“The grass is greener where you water it.”
Our protagonist’s wife, Eva, wins every argument with her truth bombs. She’s very real to us—her frustration, her fear, her patience and love. So is their daughter, Maddie—witty and curious and full of questions for her dad because there have been some very freaky things happening to their family ever since he brought home a strange wooden box. All that eldritch phenomena that torments them is also very real to us because The Veil—presented by Thought for Food Productions, Crow’s Theatre and Guild Festival Theatre, is an exquisitely well-crafted chiller.
This solo show, a first-person narrative that unfolds with eerie grace, had a potent cumulative hold over me. Playwrights Keith Barker and Thomas Morgan Jones build the tension and emotionality with insightful, stirring details—the otherworldly happenings rendered convincing through carefully established mundanity. And though our protagonist is never named, he’s also very real to us. From his first urgent knocks on the glass window of the theatre, to the moment he leaves us for good, Byron Abalos is an emphatic and thoroughly endearing presence.
Before we get to meet him though, before he can cast his spell, director Helen Juvonen’s meticulous and quietly assured production already has some hold over us, though we don’t recognize it immediately. We are confronted with a studio space that appears unprepared for any sort of theatrical event, let alone something spooky. The blinds are up, the street beyond in full view, with audio equipment cases, coiled cables, and lights strewn about waiting to be hung—this seems more haphazard than horrific. Our curiosity piqued, we’re also being lulled into a false sense of security.
Abalos catches us off-guard when he first appears clutching that box. His behaviour is friendly, acknowledging us directly, cracking jokes to lighten the weird mood, but we can tell his energy is strange and strained. Something about the box. He places it on an antique desk he’s dragged out from the clutter and encloses himself in a circle of salt. In this space which will eventually seem as mythic as it is mundane, he begins his tale…

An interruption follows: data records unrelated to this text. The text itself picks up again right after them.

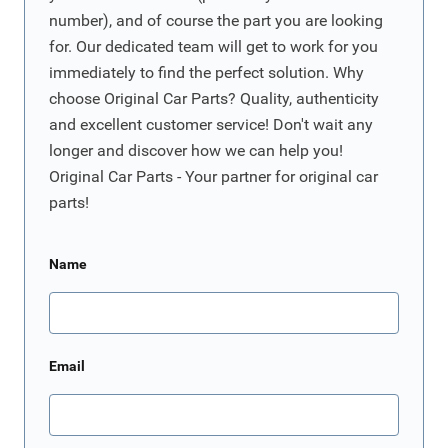
number), and of course the part you are looking
for. Our dedicated team will get to work for you
immediately to find the perfect solution. Why
choose Original Car Parts? Quality, authenticity
and excellent customer service! Don't wait any
longer and discover how we can help you!
Original Car Parts - Your partner for original car
parts!
Name
Email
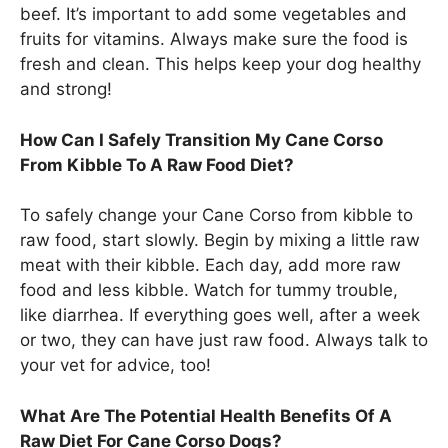
beef. It’s important to add some vegetables and
fruits for vitamins. Always make sure the food is
fresh and clean. This helps keep your dog healthy
and strong!
How Can I Safely Transition My Cane Corso
From Kibble To A Raw Food Diet?
To safely change your Cane Corso from kibble to
raw food, start slowly. Begin by mixing a little raw
meat with their kibble. Each day, add more raw
food and less kibble. Watch for tummy trouble,
like diarrhea. If everything goes well, after a week
or two, they can have just raw food. Always talk to
your vet for advice, too!
What Are The Potential Health Benefits Of A
Raw Diet For Cane Corso Dogs?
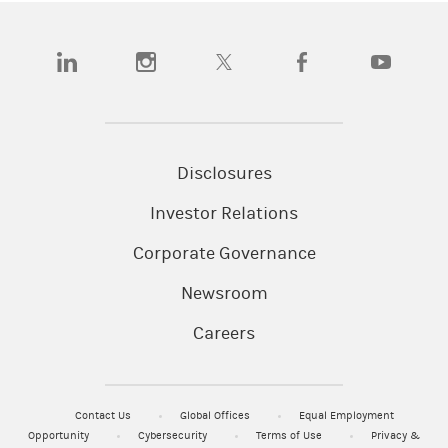
(opens in a new tab)
(opens in a new tab)
(opens in a new tab)
(opens in a new tab)
(opens in a
Disclosures
Investor Relations
Corporate Governance
Newsroom
Careers
Contact Us
Global Offices
Equal Employment
Opportunity
Cybersecurity
Terms of Use
Privacy &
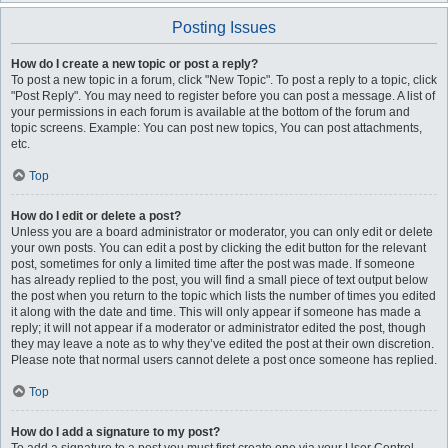
Posting Issues
How do I create a new topic or post a reply?
To post a new topic in a forum, click "New Topic". To post a reply to a topic, click
"Post Reply". You may need to register before you can post a message. A list of
your permissions in each forum is available at the bottom of the forum and
topic screens. Example: You can post new topics, You can post attachments,
etc.
Top
How do I edit or delete a post?
Unless you are a board administrator or moderator, you can only edit or delete
your own posts. You can edit a post by clicking the edit button for the relevant
post, sometimes for only a limited time after the post was made. If someone
has already replied to the post, you will find a small piece of text output below
the post when you return to the topic which lists the number of times you edited
it along with the date and time. This will only appear if someone has made a
reply; it will not appear if a moderator or administrator edited the post, though
they may leave a note as to why they’ve edited the post at their own discretion.
Please note that normal users cannot delete a post once someone has replied.
Top
How do I add a signature to my post?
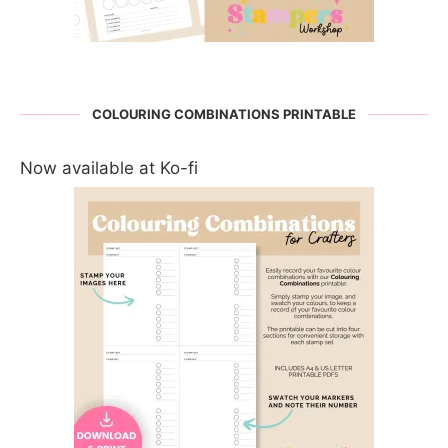
COLOURING COMBINATIONS PRINTABLE
Now available at Ko-fi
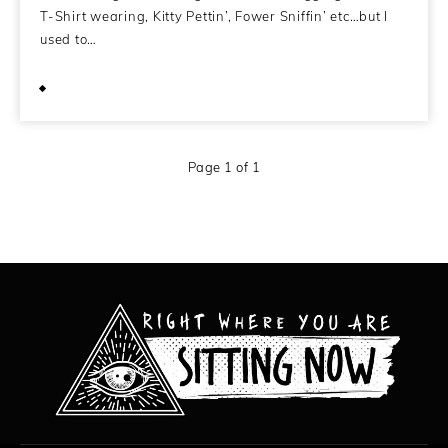
T-Shirt wearing, Kitty Pettin’, Fower Sniffin’ etc…but I
used to…
September 17, 2009
Page 1 of 1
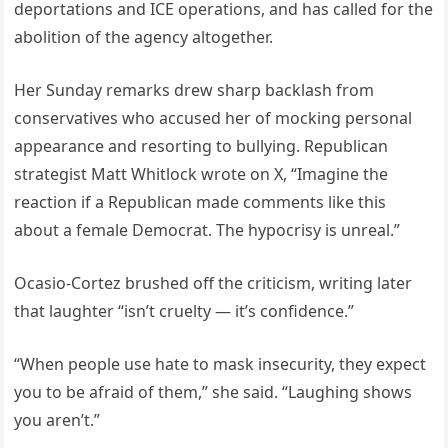
deportations and ICE operations, and has called for the
abolition of the agency altogether.
Her Sunday remarks drew sharp backlash from
conservatives who accused her of mocking personal
appearance and resorting to bullying. Republican
strategist Matt Whitlock wrote on X, “Imagine the
reaction if a Republican made comments like this
about a female Democrat. The hypocrisy is unreal.”
Ocasio-Cortez brushed off the criticism, writing later
that laughter “isn’t cruelty — it’s confidence.”
“When people use hate to mask insecurity, they expect
you to be afraid of them,” she said. “Laughing shows
you aren’t.”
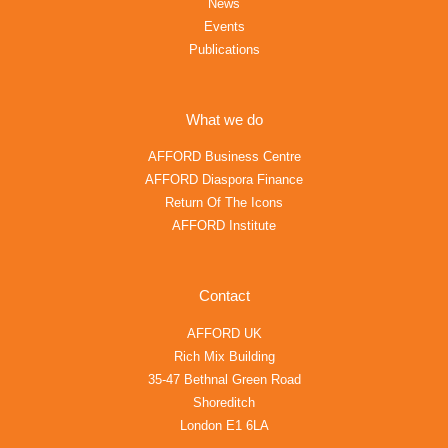
News
Events
Publications
What we do
AFFORD Business Centre
AFFORD Diaspora Finance
Return Of The Icons
AFFORD Institute
Contact
AFFORD UK
Rich Mix Building
35-47 Bethnal Green Road
Shoreditch
London E1 6LA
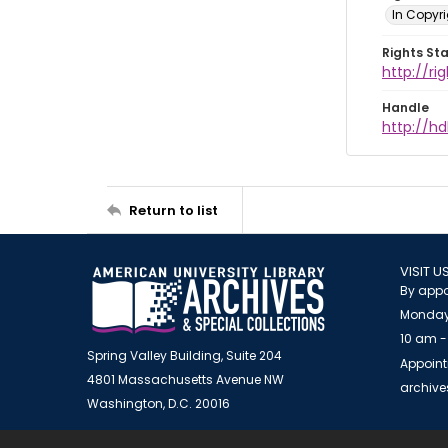
In Copyr
Rights St
http://ri
Handle
http://hd
Return to list
VISIT U
By appo
Monday
10 am -
Spring Valley Building, Suite 204
Appoint
4801 Massachusetts Avenue NW
archiv
Washington, D.C. 20016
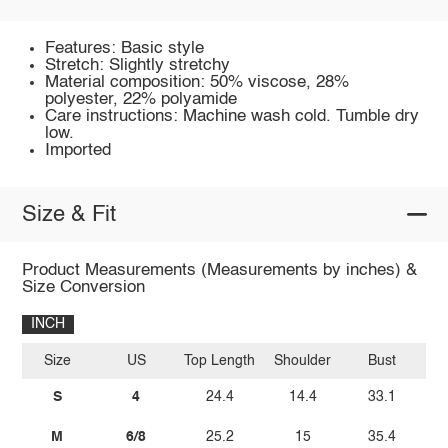
Features: Basic style
Stretch: Slightly stretchy
Material composition: 50% viscose, 28%
polyester, 22% polyamide
Care instructions: Machine wash cold. Tumble dry
low.
Imported
Size & Fit
Product Measurements (Measurements by inches) &
Size Conversion
INCH
Size
US
Top Length
Shoulder
Bust
Sl
S
4
24.4
14.4
33.1
M
6/8
25.2
15
35.4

He’s a workaholic lawyer hoping to make partner. When a sudden death makes that possible, his boss dangles an opportunity before him. He will be set up for life! All he has to do is blow out a candle. There’s some babbling about a curse, but no rational person, like our protagonist nor his captive audience, would really believe in such superstitious nonsense. Ah, but as he starts to enjoy his newfound success, this eccentric yet seemingly harmless request from an old mentor gradually proves more and more worrisome.
There are some genuinely unsettling episodes in store for our cursed husband and father as he waters the wrong grass on his way up the professional ladder. As he confesses to neglecting the best parts of himself, the story delivers pointed jabs at the exploitative and unscrupulous tactics within his professional sphere and invites us to unpack our own choices in life. The script often has him get stuck on a word or phrase and leave it unspoken, allowing us to fill in key details. Abalos finds a natural rhythm for this technique and we feel the weight of what isn’t said.

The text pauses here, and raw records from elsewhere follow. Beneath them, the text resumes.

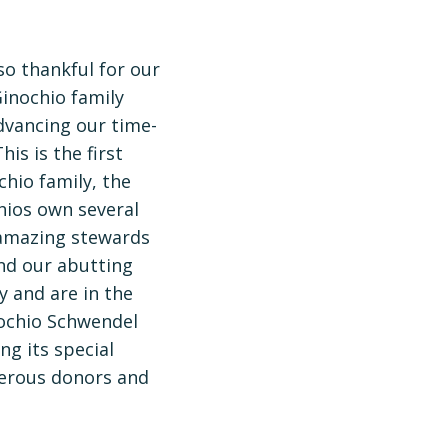
so thankful for our
inochio family
dvancing our time-
is is the first
hio family, the
hios own several
 amazing stewards
and our abutting
y and are in the
inochio Schwendel
ng its special
nerous donors and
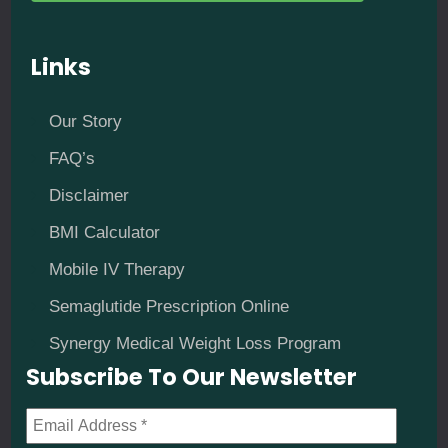
Links
Our Story
FAQ’s
Disclaimer
BMI Calculator
Mobile IV Therapy
Semaglutide Prescription Online
Synergy Medical Weight Loss Program
Subscribe To Our Newsletter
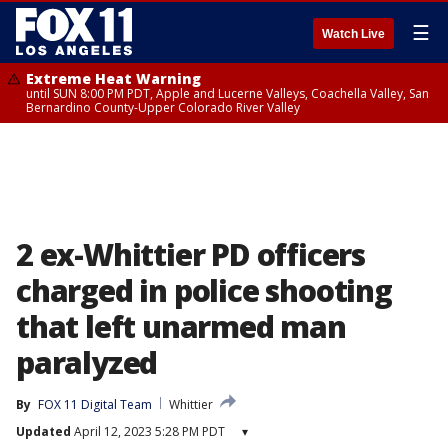
☰
Watch Live
Extreme Heat Warning
until SUN 8:00 PM PDT, Apple and Lucerne Valleys, Coachella Valley, San
Bernardino County-Upper Colorado River Valley
2 ex-Whittier PD officers
charged in police shooting
that left unarmed man
paralyzed
By
FOX 11 Digital Team
Whittier
Updated
April 12, 2023 5:28 PM PDT
▾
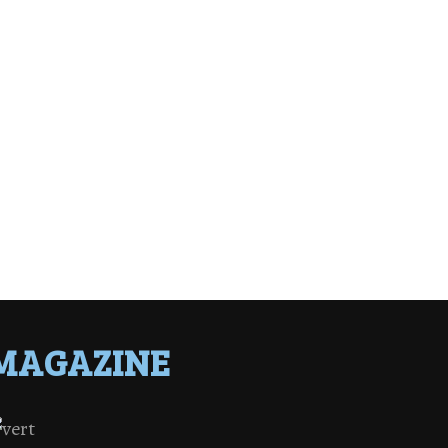
MAGAZINE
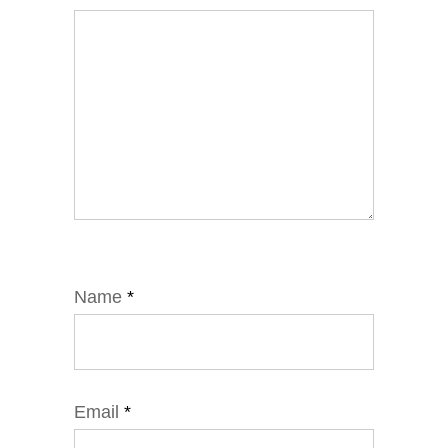
Name
*
Email
*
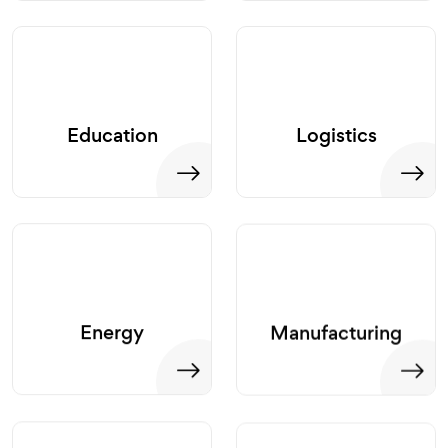
Education
Logistics
Energy
Manufacturing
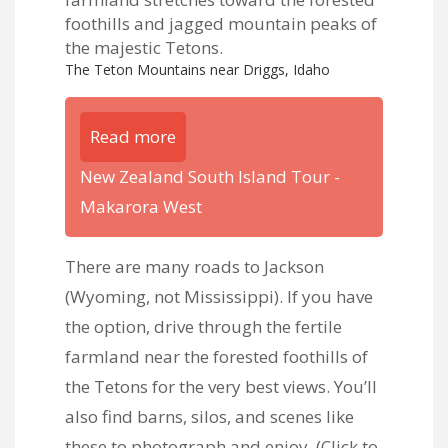
The Teton Mountains near Driggs, Idaho
Read more
New Zealand South Island Tour -
Makarora West
There are many roads to Jackson
(Wyoming, not Mississippi). If you have
the option, drive through the fertile
farmland near the forested foothills of
the Tetons for the very best views. You’ll
also find barns, silos, and scenes like
these to photograph and enjoy. (
Click to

He gets increasingly frantic and vulnerable as something seems to close in on him. There are subtle glitches in the mess around him that raise our hackles. With the slightest little flicker here and there, production and lighting designer Jareth Li absolutely nails that uncanny sensation of having caught something out of the corner of your eye. Even the big jump scare is remarkably understated, making it all the more unsettling. Ashley Naomi’s restrained, eerily distant sound design supports the atmosphere of creeping, incorporeal contamination.
The finale is both poignant and cruel, simultaneously abrupt and uncomfortably drawn out. There is a call to action, one that is never explicitly vocalized, but you’ll know what is expected, though you may or may not have the constitution for it.
Heartfelt and menacing, The Veil is such a sharp, finely wrought piece of immersive storytelling.